** Opening Provided data block **
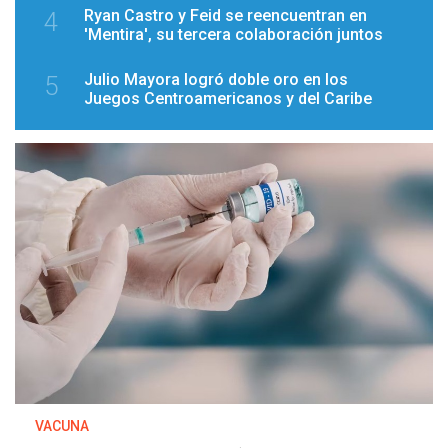
Ryan Castro y Feid se reencuentran en
4
'Mentira', su tercera colaboración juntos
Julio Mayora logró doble oro en los
5
Juegos Centroamericanos y del Caribe
VACUNA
** Closing Provided data block **
Leaving the images behind, set down every entry word for word.

Ryan Castro y Feid se reencuentran en
4
'Mentira', su tercera colaboración juntos
Julio Mayora logró doble oro en los
5
Juegos Centroamericanos y del Caribe
VACUNA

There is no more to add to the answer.